It’s in with the “knew” in Washington County, where several local initiatives in place help entrepreneurs and small businesses start, grow and thrive.

“Entrepreneurs and small businesses can receive assistance any time from the Virginia Highlands Small Business Incubator, the Virginia Department of Small Business and Supplier Diversity, the VHCC Center for Business and Industry and the Washington County Chamber of Commerce, among others,” says Suzanne Lay, executive vice president of the Washington County Chamber of Commerce. “We also schedule events like an annual Washington County Business Plan Challenge as well as an informative weekly Noon Knowledge lunchtime business workshop series.”

Incubating Entrepreneurs

The Virginia Highlands Small Business Incubator is a 40,000-square-foot building in Abingdon established to help startups and existing businesses expand by housing them and helping them develop.

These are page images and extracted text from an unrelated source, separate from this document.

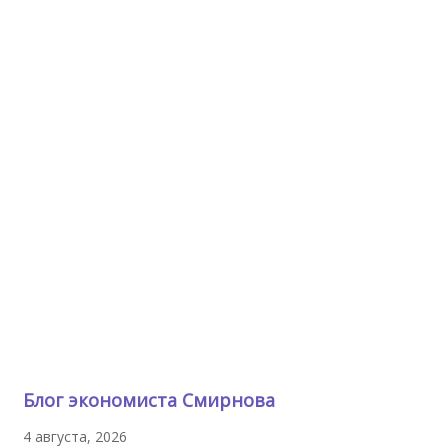
Блог экономиста Смирнова
4 августа, 2026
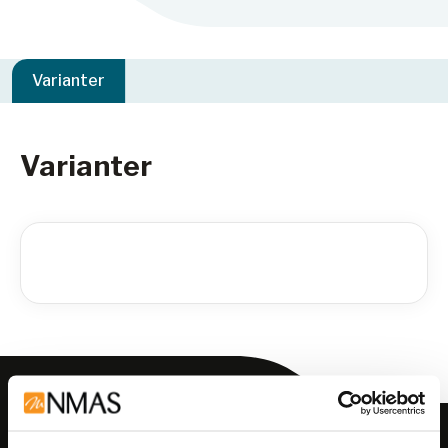
Varianter
Varianter
Meld deg på vårt nyhetsbrev!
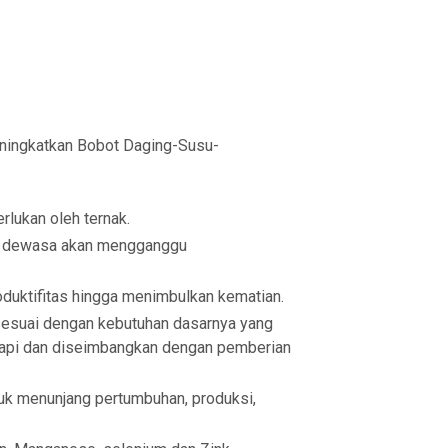
ingkatkan Bobot Daging-Susu-
rlukan oleh ternak.
n dewasa akan mengganggu
duktifitas hingga menimbulkan kematian.
 sesuai dengan kebutuhan dasarnya yang
gkapi dan diseimbangkan dengan pemberian
tuk menunjang pertumbuhan, produksi,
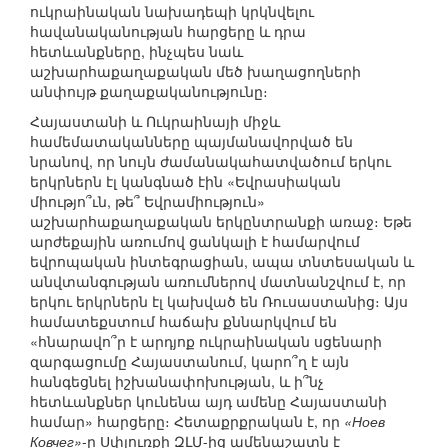
ուկրաինական նախադեպի կրկնվելու
հավանականության հարցերը և դրա
հետևանքները, ինչպես նաև
աշխարհաքաղաքական մեծ խաղացողների
անփույթ քաղաքականությունը։
Հայաստանի և Ուկրաինայի միջև
համեմատականները պայմանավորված են
նրանով, որ նույն ժամանակահատվածում երկու
երկրներն էլ կանգնած էին «Եվրասիական
միությո՞ւն, թե՞ Եվրամիություն»
աշխարհաքաղաքական երկընտրանքի առաջ։ Եթե
արժեքային առումով ցանկալի է համարվում
եվրոպական ինտեգրացիան, ապա տնտեսական և
անվտանգության առումներով մատնանշվում է, որ
երկու երկրներն էլ կախված են Ռուսաստանից։ Այս
համատեքստում հաճախ քննարկվում են
«հնարավո՞ր է արդյոք ուկրաինական սցենարի
զարգացումը Հայաստանում, կարո՞ղ է այն
հանգեցնել իշխանափոխության, և ի՞նչ
հետևանքներ կունենա այդ ամենը Հայաստանի
համար» հարցերը։ Հետաքրքրական է, որ
«Ноев
Ковчег»
-ը Սփյուռքի ԶԼՄ-ից ամենաշատն է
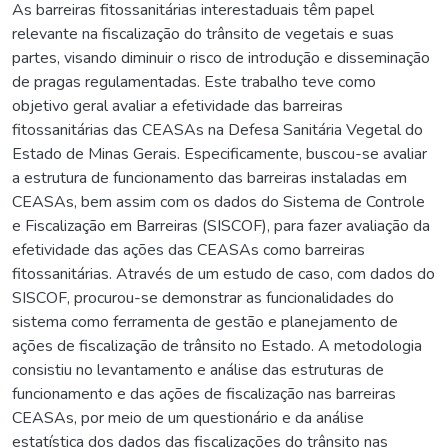
As barreiras fitossanitárias interestaduais têm papel
relevante na fiscalização do trânsito de vegetais e suas
partes, visando diminuir o risco de introdução e disseminação
de pragas regulamentadas. Este trabalho teve como
objetivo geral avaliar a efetividade das barreiras
fitossanitárias das CEASAs na Defesa Sanitária Vegetal do
Estado de Minas Gerais. Especificamente, buscou-se avaliar
a estrutura de funcionamento das barreiras instaladas em
CEASAs, bem assim com os dados do Sistema de Controle
e Fiscalização em Barreiras (SISCOF), para fazer avaliação da
efetividade das ações das CEASAs como barreiras
fitossanitárias. Através de um estudo de caso, com dados do
SISCOF, procurou-se demonstrar as funcionalidades do
sistema como ferramenta de gestão e planejamento de
ações de fiscalização de trânsito no Estado. A metodologia
consistiu no levantamento e análise das estruturas de
funcionamento e das ações de fiscalização nas barreiras
CEASAs, por meio de um questionário e da análise
estatística dos dados das fiscalizações do trânsito nas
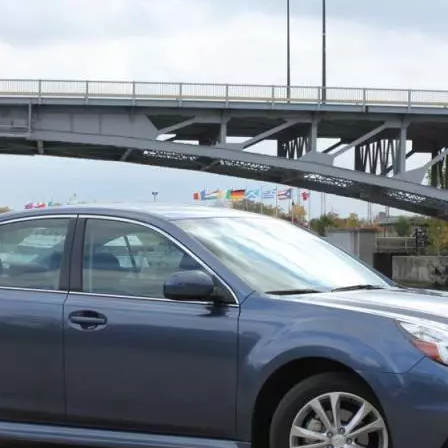
1950-1959
1950-1959
1930-1939
1940-1949
1940-1949
1928-1929
1930-1939
1930-1939
1925-1929
1920-1929
1914-1919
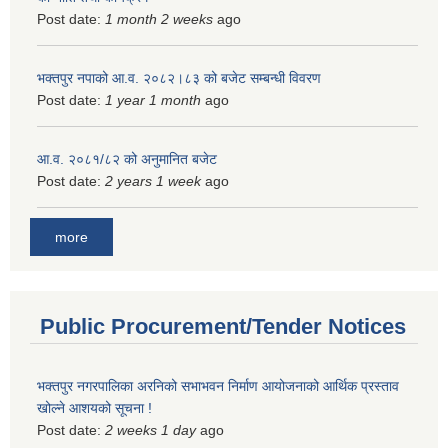
Post date:
1 month 2 weeks
ago
भक्तपुर नपाको आ.व. २०८२।८३ को बजेट सम्बन्धी विवरण
Post date:
1 year 1 month
ago
आ.व. २०८१/८२ को अनुमानित बजेट
Post date:
2 years 1 week
ago
more
Public Procurement/Tender Notices
भक्तपुर नगरपालिका अरनिको सभाभवन निर्माण आयोजनाको आर्थिक प्रस्ताव
खोल्ने आशयको सूचना !
Post date:
2 weeks 1 day
ago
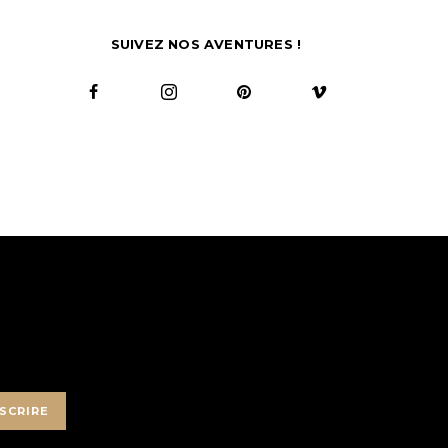
SUIVEZ NOS AVENTURES !
SCRIRE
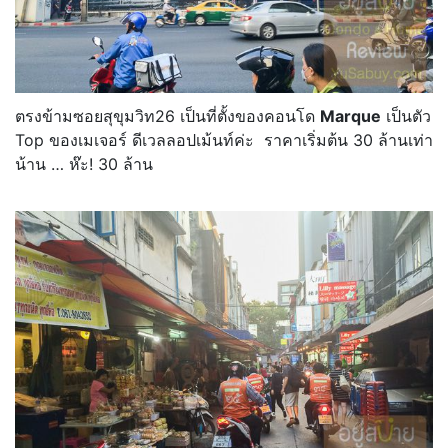
ตรงข้ามซอยสุขุมวิท26 เป็นที่ตั้งของคอนโด
Marque
เป็นตัว
Top ของเมเจอร์ ดีเวลลอปเม้นท์ค่ะ ราคาเริ่มต้น 30 ล้านเท่า
น้าน … ห๊ะ! 30 ล้าน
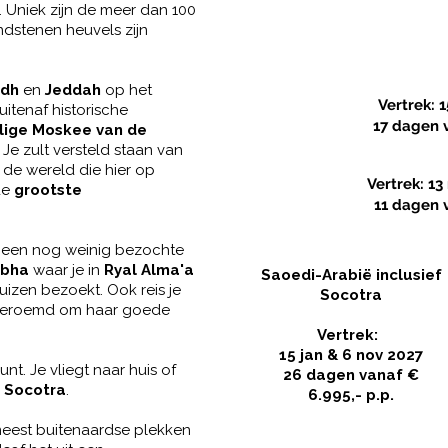
. Uniek zijn de meer dan 100
ndstenen heuvels zijn
adh
en
Jeddah
op het
Vertrek: 1
uitenaf historische
17 dagen
lige Moskee van de
e zult versteld staan van
 de wereld die hier op
Vertrek: 13
de
grootste
11 dagen
e een nog weinig bezochte
Abha
waar je in
Ryal Alma'a
Saoedi-Arabië inclusief
uizen bezoekt. Ook reis je
Socotra
beroemd om haar goede
Vertrek: ​
15 jan & 6 nov 2027
unt. Je vliegt naar huis of
26 dagen
vanaf €
n
Socotra
.
6.995,- p.p.​
meest buitenaardse plekken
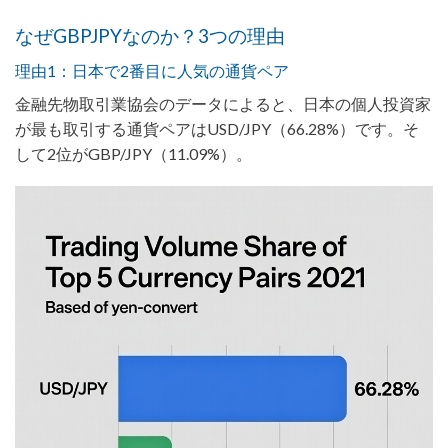
なぜGBPJPYなのか？3つの理由
理由1：日本で2番目に人気の通貨ペア
金融先物取引業協会のデータによると、日本の個人投資家
が最も取引する通貨ペアはUSD/JPY（66.28%）です。そ
して2位がGBP/JPY（11.09%）。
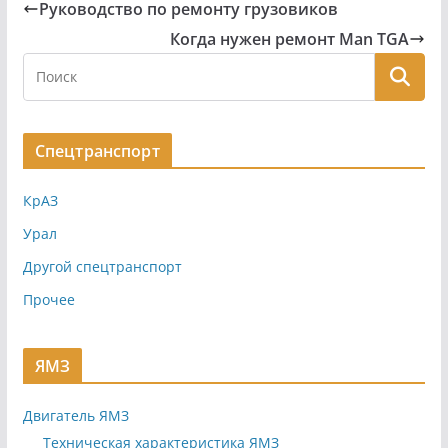
Руководство по ремонту грузовиков
Когда нужен ремонт Man TGA
Спецтранспорт
КрАЗ
Урал
Другой спецтранспорт
Прочее
ЯМЗ
Двигатель ЯМЗ
Техническая характеристика ЯМЗ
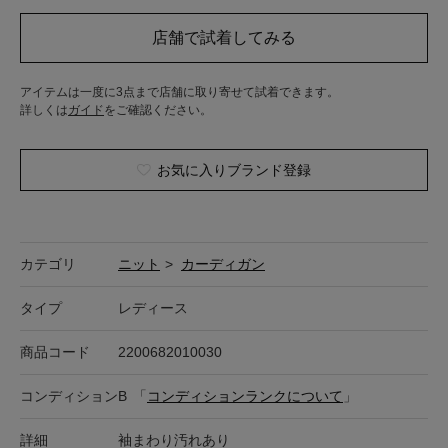
アイテムは一度に3点まで店舗に取り寄せて試着できます。
詳しくは
ガイド
をご確認ください。
お気に入りブランド登録
カテゴリ
ニット
>
カーディガン
タイプ
レディース
商品コード
2200682010030
コンディション
B
「
コンディションランクについて
」
詳細
袖まわり汚れあり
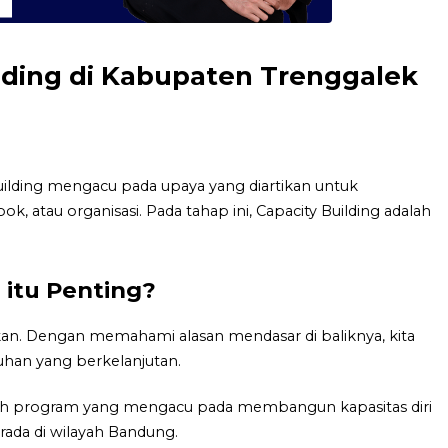
ilding di Kabupaten Trenggalek
lding mengacu pada upaya yang diartikan untuk
atau organisasi. Pada tahap ini, Capacity Building adalah
 itu Penting?
kan. Dengan memahami alasan mendasar di baliknya, kita
han yang berkelanjutan.
alah program yang mengacu pada membangun kapasitas diri
rada di wilayah Bandung.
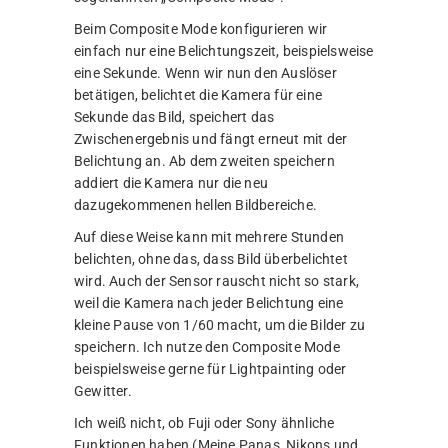
Beim Composite Mode konfigurieren wir
einfach nur eine Belichtungszeit, beispielsweise
eine Sekunde. Wenn wir nun den Auslöser
betätigen, belichtet die Kamera für eine
Sekunde das Bild, speichert das
Zwischenergebnis und fängt erneut mit der
Belichtung an. Ab dem zweiten speichern
addiert die Kamera nur die neu
dazugekommenen hellen Bildbereiche.
Auf diese Weise kann mit mehrere Stunden
belichten, ohne das, dass Bild überbelichtet
wird. Auch der Sensor rauscht nicht so stark,
weil die Kamera nach jeder Belichtung eine
kleine Pause von 1/60 macht, um die Bilder zu
speichern. Ich nutze den Composite Mode
beispielsweise gerne für Lightpainting oder
Gewitter.
Ich weiß nicht, ob Fuji oder Sony ähnliche
Funktionen haben (Meine Panas, Nikons und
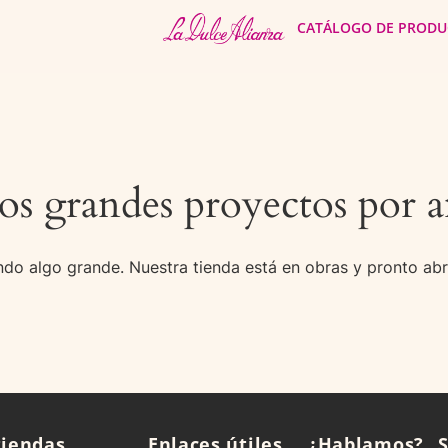
CATÁLOGO DE PRODU
s grandes proyectos por a
do algo grande. Nuestra tienda está en obras y pronto abr
tiendas
Enlaces útiles
¿Hablamos?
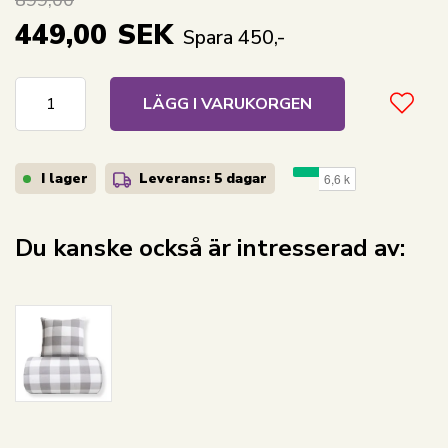
899,00
449,00
SEK
Spara 450,-
LÄGG I VARUKORGEN
I lager
Leverans: 5 dagar
Du kanske också är intresserad av:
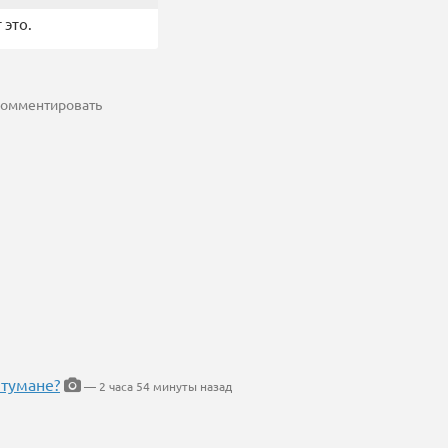
 это.
 комментировать
 тумане?
— 2 часа 54 минуты назад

“Our facility is equipped with high-speed Internet, conference facilities and low overhead costs to help startups and expanding companies until they build up their resources to eventually incubate out,” says Cathy Lowe, Virginia Highlands Small Business Incubator executive director. “We’ve had many success stories here, including thriving companies like Northrop Grumman, Round the Mountain, The Crooked Road and US Solutions.”

The Incubator also helps host the community’s annual Washington County Business Plan Challenge, which celebrated its fourth anniversary in 2017. The Challenge is a six-week competitive contest that runs from late January to early March, culminating in the selection of choosing winners who receive grant money to help launch or expand their businesses.

“There is $15,000 in total prize money for first-, second- and third-place winners in a Startup Business category, along with first-, second- and third-place winners in an Existing Business Expansion category,” Lowe says. “There is also another $1,000 award for whoever gives the best business plan pitch before a panel of respected judges.”

Industries Wanted

Industry sectors that Washington County wants to attract, and are open for competition by entrepreneurs and small businesses in the Challenge, are arts and culture, light manufacturing, outdoor recreation, restaurants and hospitality, retail and support services, technology/research and development, and value-added agriculture/agritourism.

Past Challenge winners include Adventure Mendota River Outfitters, Cuttin’ Up Hair Salon, Gibson’s Service Center, Me & Little Tree Gallery and Sweet Works Bakery.

“The Challenge usually begins with around 25 contestants and whittles down to about 12 after six consecutive weekly training and information sessions have been completed,” Lowe says. “The event is a really good way to help build our local economy.”

Knowledge at Noon

Also available to entrepreneurs and small businesses in Washington County is the Virginia Department of Small Business & Supplier Diversity, which helps startups and fledgling companies with finances and loans, advice on how to access markets to help business, and much more. The department also helps to back a Noon Knowledge Lunch Series that provides training seminars and group interactive experiences.

“Noon Knowledge is held every Wednesday from noon-1:30 p.m. at the Virginia Highlands Small Business Incubator, and all sessions are free,” says Sandy Ratliff, Virginia Department of Small Business and Supplier Diversity business services manager, Southwest Office. “The sessions cover a variety of topics such as Internet marketing, is your business tourism-friendly, how to use Quickbooks, how to develop a public relations strategy, and more.”

Livestream, Facebook & YouTube

Besides attending the Noon Knowledge seminars in person, the program also offers live streaming options via Livestream.com as well as on the Incubator’s Facebook page. In addition, if businesspeople want to watch the sessions at a later time, the seminars are available on the Noon Knowledge YouTube page.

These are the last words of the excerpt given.